What sets Dr. Grimes apart is her ability to see clearly what many people overlook. Seasonal depression, for example, is usually tied to winter months. But she often sees it appear during warm, bright seasons, the times when the world seems happiest. For someone already grieving or feeling disconnected, watching others travel, celebrate, or gather can create its own kind of heaviness. Sunshine doesn’t always lift the mood; sometimes it highlights what feels missing.

The same misunderstanding surrounds grief. Society often treats it as a short-term experience with predictable phases and a clean ending. But in her practice, Dr. Grimes sees how grief keeps evolving. It doesn’t disappear on a timeline. It weaves itself into routines, memories, and milestones. People learn to carry it differently, but they rarely leave it behind completely. And that’s not failure, it’s human.

Her approach to mental health centers on truth rather than pressure. She encourages clients to acknowledge the emotions they try to hide: sadness that lingers longer than expected, moments of joy that feel out of place, and the waves of loneliness that return even when life seems stable. Instead of pushing for quick recovery, she focuses on helping people understand how emotions shift and how to care for themselves through those changes.

Much of her insight comes from her military years, where she witnessed the emotional toll of loss, transition, and constant survival. She saw how people continued functioning while carrying pain that had nowhere to go. That experience shaped her belief that healing requires space, space to feel, to speak, and to move through emotions without judgment.
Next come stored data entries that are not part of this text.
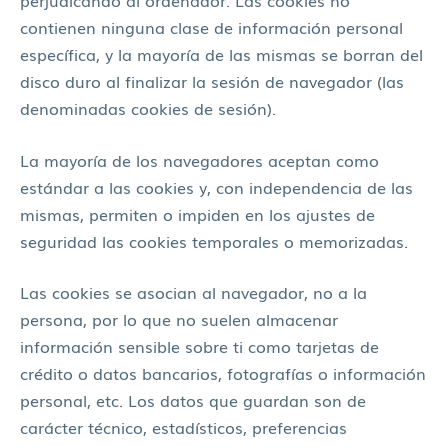
contienen ninguna clase de información personal
específica, y la mayoría de las mismas se borran del
disco duro al finalizar la sesión de navegador (las
denominadas cookies de sesión).
La mayoría de los navegadores aceptan como
estándar a las cookies y, con independencia de las
mismas, permiten o impiden en los ajustes de
seguridad las cookies temporales o memorizadas.
Las cookies se asocian al navegador, no a la
persona, por lo que no suelen almacenar
información sensible sobre ti como tarjetas de
crédito o datos bancarios, fotografías o información
personal, etc. Los datos que guardan son de
carácter técnico, estadísticos, preferencias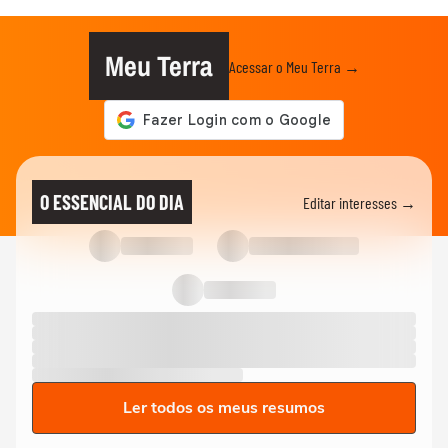
Meu Terra
Acessar o Meu Terra →
O ESSENCIAL DO DIA
Editar interesses →
Ler todos os meus resumos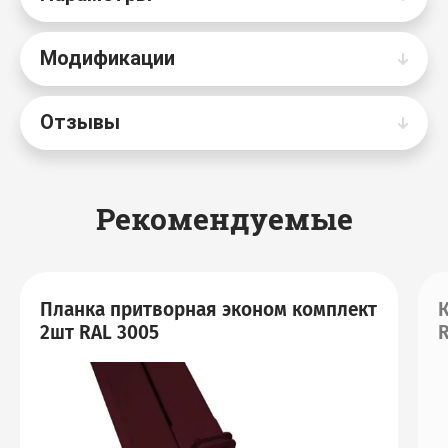
Модификации
Отзывы
Рекомендуемые
Планка притворная эконом комплект
К
2шт RAL 3005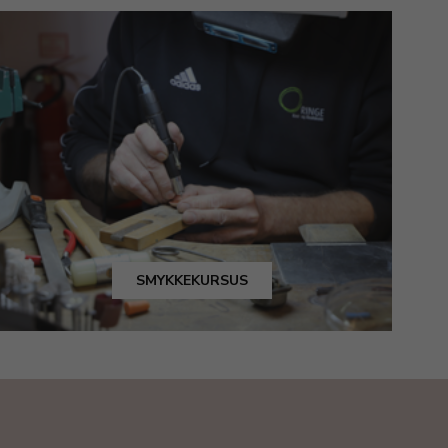
SMYKKEKURSUS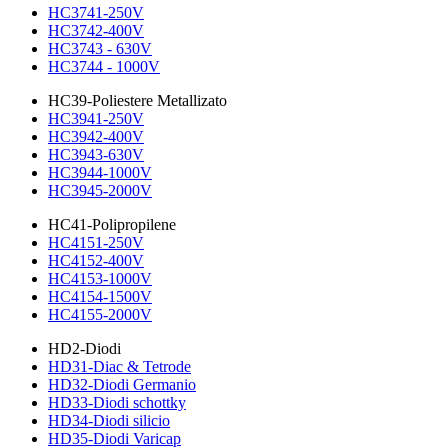
HC3741-250V
HC3742-400V
HC3743 - 630V
HC3744 - 1000V
HC39-Poliestere Metallizato
HC3941-250V
HC3942-400V
HC3943-630V
HC3944-1000V
HC3945-2000V
HC41-Polipropilene
HC4151-250V
HC4152-400V
HC4153-1000V
HC4154-1500V
HC4155-2000V
HD2-Diodi
HD31-Diac & Tetrode
HD32-Diodi Germanio
HD33-Diodi schottky
HD34-Diodi silicio
HD35-Diodi Varicap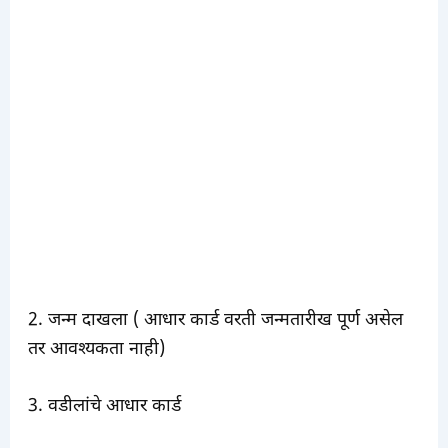
2. जन्म दाखला ( आधार कार्ड वरती जन्मतारीख पूर्ण असेल
तर आवश्यकता नाही)
3. वडीलांचे आधार कार्ड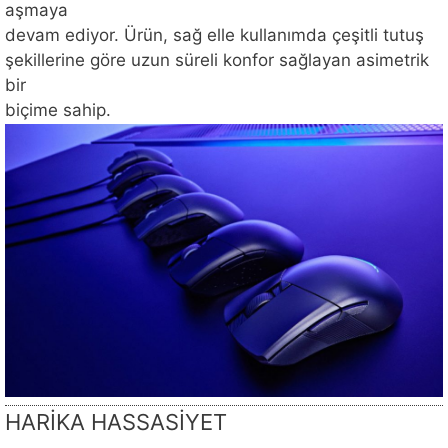
aşmaya
devam ediyor. Ürün, sağ elle kullanımda çeşitli tutuş
şekillerine göre uzun süreli konfor sağlayan asimetrik
bir
biçime sahip.
HARİKA HASSASİYET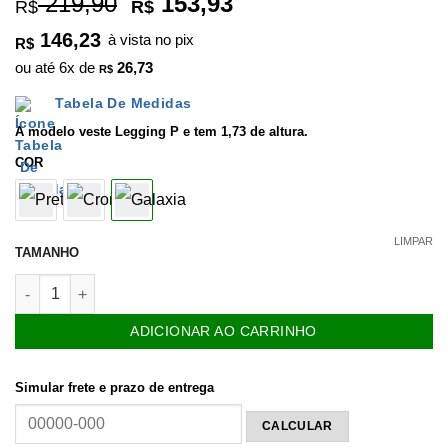
O
O
219,90
153,93
R$
R$
baseado em
preço
preço
avaliações
146,23
à vista no pix
de clientes
R$
original
atual
ou até
6
x de
26,73
era:
é:
R$
R$ 219,90.
R$ 153,93.
Tabela De Medidas
A modelo veste Legging P e tem 1,73 de altura.
COR
LIMPAR
TAMANHO
Legging Bom Humor Galaxia quantidade
ADICIONAR AO CARRINHO
Simular frete e prazo de entrega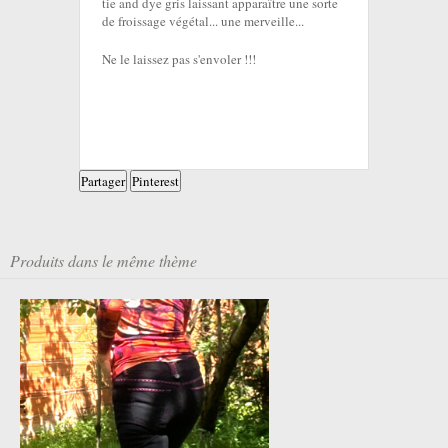
tie and dye gris laissant apparaître une sorte
de froissage végétal... une merveille...
Ne le laissez pas s'envoler !!!
Partager
Pinterest
Produits dans le même thème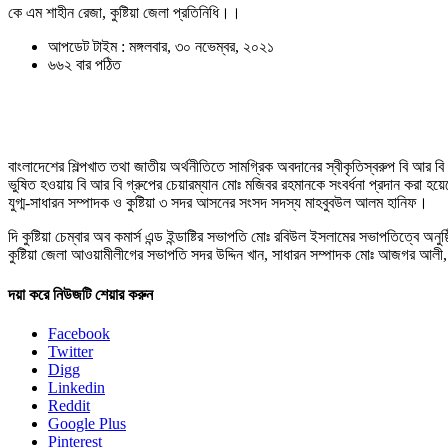
কে এম শাহীন রেজা, কুষ্টিয়া জেলা প্রতিনিধি।।
আপডেট টাইম : মঙ্গলবার, ৩০ নভেম্বর, ২০২১
৬৬২ বার পঠিত
বাংলাদেশের শিল্পখাত তথা জাতীয় অর্থনীতিতে সামগ্রিক অবদানের স্বীকৃতিস্বরুপ বি আর বি কে
ভুষিত হওয়ায় বি আর বি গ্রুপের চেয়ারম্যান মোঃ মজিবর রহমানকে সংবর্ধনা প্রদান করা হয়েছ
যুগ্ম-সাধারন সম্পাদক ও কুষ্টিয়া ৩ সদর আসনের সংসদ সদস্য মাহবুবউল আলম হানিফ।
দি কুষ্টিয়া চেম্বার অব কমার্স এন্ড ইন্ডাষ্টির সভাপতি মোঃ রবিউল ইসলামের সভাপতিত্বে অ
কুষ্টিয়া জেলা আওয়ামীলীগের সভাপতি সদর উদ্দিন খান, সাধারন সম্পাদক মোঃ আজগর আলী
দয়া করে নিউজটি শেয়ার করুন
Facebook
Twitter
Digg
Linkedin
Reddit
Google Plus
Pinterest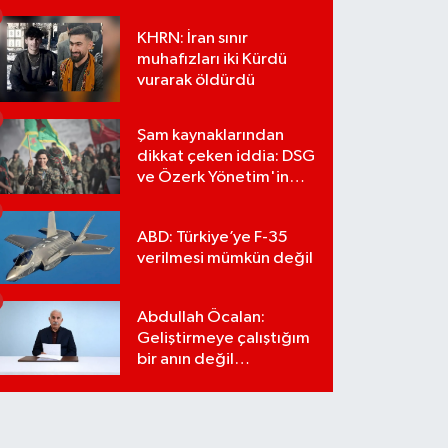
KHRN: İran sınır
muhafızları iki Kürdü
vurarak öldürdü
Şam kaynaklarından
dikkat çeken iddia: DSG
ve Özerk Yönetim'in
feshi için tarih verildi
ABD: Türkiye’ye F-35
verilmesi mümkün değil
Abdullah Öcalan:
Geliştirmeye çalıştığım
bir anın değil
önümüzdeki yüzyılın
stratejisi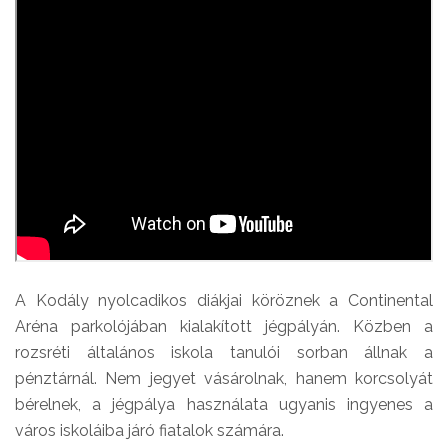
A Kodály nyolcadikos diákjai köröznek a Continental
Aréna parkolójában kialakított jégpályán. Közben a
rozsréti általános iskola tanulói sorban állnak a
pénztárnál. Nem jegyet vásárolnak, hanem korcsolyát
bérelnek, a jégpálya használata ugyanis ingyenes a
város iskoláiba járó fiatalok számára.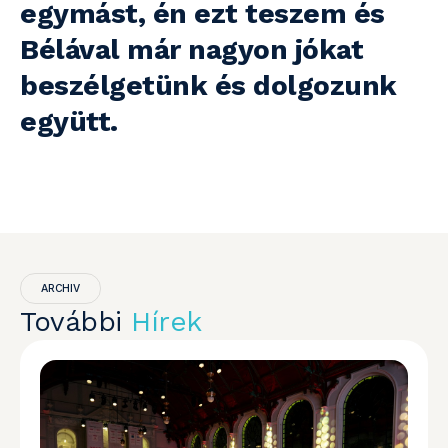
egymást, én ezt teszem és
Bélával már nagyon jókat
beszélgetünk és dolgozunk
együtt.
ARCHIV
További
Hírek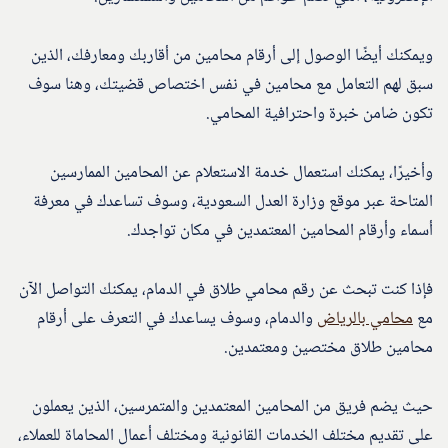
ويمكنك أيضًا الوصول إلى أرقام محامين من أقاربك ومعارفك، الذين
سبق لهم التعامل مع محامين في نفس اختصاص قضيتك، وهنا سوف
تكون ضامن خبرة واحترافية المحامي.
وأخيرًا، يمكنك استعمال خدمة الاستعلام عن المحامين الممارسين
المتاحة عبر موقع وزارة العدل السعودية، وسوف تساعدك في معرفة
أسماء وأرقام المحامين المعتمدين في مكان تواجدك.
فإذا كنت تبحث عن رقم محامي طلاق في الدمام، يمكنك التواصل الآن
مع
محامي بالرياض
والدمام، وسوف يساعدك في التعرف على أرقام
محامين طلاق مختصين ومعتمدين.
حيث يضم فريق من المحامين المعتمدين والمتمرسين، الذين يعملون
على تقديم مختلف الخدمات القانونية ومختلف أعمال المحاماة للعملاء،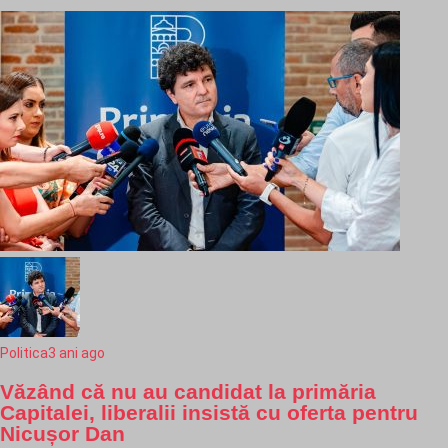
Politica
3 ani ago
Văzând că nu au candidat la primăria
Capitalei, liberalii insistă cu oferta pentru
Nicușor Dan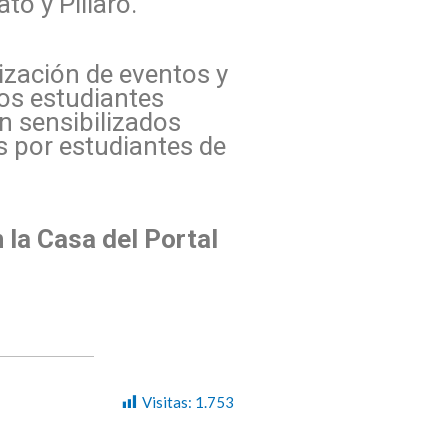
o y Pillaro.
ización de eventos y
los estudiantes
n sensibilizados
as por estudiantes de
 la Casa del Portal
Visitas:
1.753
In her clinical work today at Elevated Minds, she encourages people to build small, steady habits that anchor them during difficult seasons. Journaling helps them recognize patterns and name what feels heavy. Community support breaks the cycle of isolation. Therapy creates a place where emotions don’t have to be minimized or explained away. And intentional routines, daily sunlight, mindful breaks, and calm evenings help rebuild emotional balance.

Her upcoming books expand on these ideas, offering practical guidance for navigating both grief and seasonal depression. She focuses on helping readers understand that healing is not about escaping pain. It’s about learning how to live with it in a healthier way, honoring memories, acknowledging loneliness, and still allowing room for moments of light.

What makes Dr. Leeshe Grimes a compelling voice in mental health is her ability to bring language to experiences that many struggle to explain. She reminds people that emotional seasons don’t always match the weather and that there is no single path through grief. But within those shifts, she believes there is always a way forward.

The seasons will continue to change. And with the right tools, compassion, and support, people can change with them, finding steadiness, softness, and light again, one step at a time.